Give the entries again, precisely as they were written.

Dataset excerpts
^^^^^^^^
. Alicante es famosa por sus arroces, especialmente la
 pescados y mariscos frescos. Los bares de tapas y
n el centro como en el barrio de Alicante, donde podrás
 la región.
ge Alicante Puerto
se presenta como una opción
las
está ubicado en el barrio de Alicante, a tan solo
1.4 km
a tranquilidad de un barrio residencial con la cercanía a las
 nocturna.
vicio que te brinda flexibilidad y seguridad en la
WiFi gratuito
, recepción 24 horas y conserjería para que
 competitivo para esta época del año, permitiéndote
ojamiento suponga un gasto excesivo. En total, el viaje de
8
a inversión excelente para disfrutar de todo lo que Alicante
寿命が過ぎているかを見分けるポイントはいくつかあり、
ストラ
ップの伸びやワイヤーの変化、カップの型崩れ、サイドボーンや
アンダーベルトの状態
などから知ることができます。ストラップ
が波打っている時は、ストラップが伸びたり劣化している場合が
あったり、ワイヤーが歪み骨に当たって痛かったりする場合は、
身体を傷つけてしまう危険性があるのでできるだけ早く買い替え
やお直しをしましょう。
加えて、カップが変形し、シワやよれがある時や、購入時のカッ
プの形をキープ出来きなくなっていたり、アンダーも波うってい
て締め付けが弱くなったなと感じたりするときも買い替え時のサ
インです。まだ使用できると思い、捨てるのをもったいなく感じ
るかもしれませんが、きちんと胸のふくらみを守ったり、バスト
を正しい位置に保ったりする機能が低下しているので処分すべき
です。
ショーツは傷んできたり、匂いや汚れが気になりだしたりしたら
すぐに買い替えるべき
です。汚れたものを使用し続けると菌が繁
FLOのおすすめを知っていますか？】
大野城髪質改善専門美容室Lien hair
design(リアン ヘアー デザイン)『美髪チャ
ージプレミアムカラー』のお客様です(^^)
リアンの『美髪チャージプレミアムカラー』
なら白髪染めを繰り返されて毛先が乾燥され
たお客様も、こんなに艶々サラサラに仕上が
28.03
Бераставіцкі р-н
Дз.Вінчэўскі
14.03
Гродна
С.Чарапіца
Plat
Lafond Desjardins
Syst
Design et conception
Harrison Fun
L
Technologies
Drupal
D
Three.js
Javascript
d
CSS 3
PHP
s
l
^^^^^^^^
RESPONSE BOX -
. Alicante es famosa por sus arroces, especialmente la
 pescados y mariscos frescos. Los bares de tapas y
n el centro como en el barrio de Alicante, donde podrás
 la región.
ge Alicante Puerto
se presenta como una opción
las
está ubicado en el barrio de Alicante, a tan solo
1.4 km
a tranquilidad de un barrio residencial con la cercanía a las
 nocturna.
vicio que te brinda flexibilidad y seguridad en la
WiFi gratuito
, recepción 24 horas y conserjería para que
 competitivo para esta época del año, permitiéndote
ojamiento suponga un gasto excesivo. En total, el viaje de
8
a inversión excelente para disfrutar de todo lo que Alicante
寿命が過ぎているかを見分けるポイントはいくつかあり、
ストラ
ップの伸びやワイヤーの変化、カップの型崩れ、サイドボーンや
アンダーベルトの状態
などから知ることができます。ストラップ
が波打っている時は、ストラップが伸びたり劣化している場合が
あったり、ワイヤーが歪み骨に当たって痛かったりする場合は、
身体を傷つけてしまう危険性があるのでできるだけ早く買い替え
やお直しをしましょう。
加えて、カップが変形し、シワやよれがある時や、購入時のカッ
プの形をキープ出来きなくなっていたり、アンダーも波うってい
て締め付けが弱くなったなと感じたりするときも買い替え時のサ
インです。まだ使用できると思い、捨てるのをもったいなく感じ
るかもしれませんが、きちんと胸のふくらみを守ったり、バスト
を正しい位置に保ったりする機能が低下しているので処分すべき
です。
ショーツは傷んできたり、匂いや汚れが気になりだしたりしたら
すぐに買い替えるべき
です。汚れたものを使用し続けると菌が繁
FLOのおすすめを知っていますか？】
大野城髪質改善専門美容室Lien hair
design(リアン ヘアー デザイン)『美髪チャ
ージプレミアムカラー』のお客様です(^^)
リアンの『美髪チャージプレミアムカラー』
なら白髪染めを繰り返されて毛先が乾燥され
たお客様も、こんなに艶々サラサラに仕上が
28.03
Бераставіцкі р-н
Дз.Вінчэўскі
14.03
Гродна
С.Чарапіца
Plat
Lafond Desjardins
Syst
Design et conception
Harrison Fun
L
Technologies
Drupal
D
Three.js
Javascript
d
CSS 3
PHP
s
l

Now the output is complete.